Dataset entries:
┌──

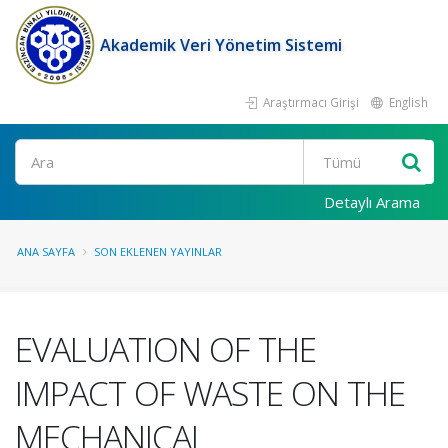
Akademik Veri Yönetim Sistemi
Araştırmacı Girişi
English
Ara
Detaylı Arama
ANA SAYFA
SON EKLENEN YAYINLAR
EVALUATION OF THE
IMPACT OF WASTE ON THE
MECHANICAL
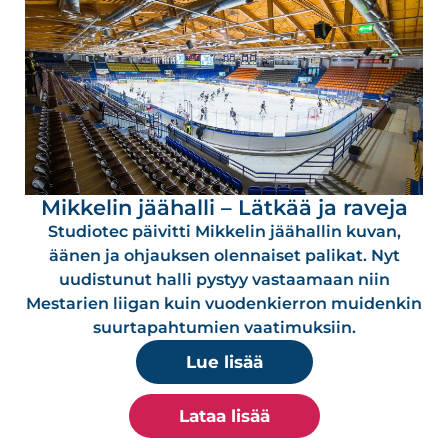
Mikkelin jäähalli – Lätkää ja raveja
Studiotec päivitti Mikkelin jäähallin kuvan,
äänen ja ohjauksen olennaiset palikat. Nyt
uudistunut halli pystyy vastaamaan niin
Mestarien liigan kuin vuodenkierron muidenkin
suurtapahtumien vaatimuksiin.
Lue lisää
Lataa lisää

└──

> [Action item] Pull out every line of the records that includes the string "Mikkelin".

> [Result of the task]
Mikkelin jäähalli – Lätkää ja raveja
Studiotec päivitti Mikkelin jäähallin kuvan,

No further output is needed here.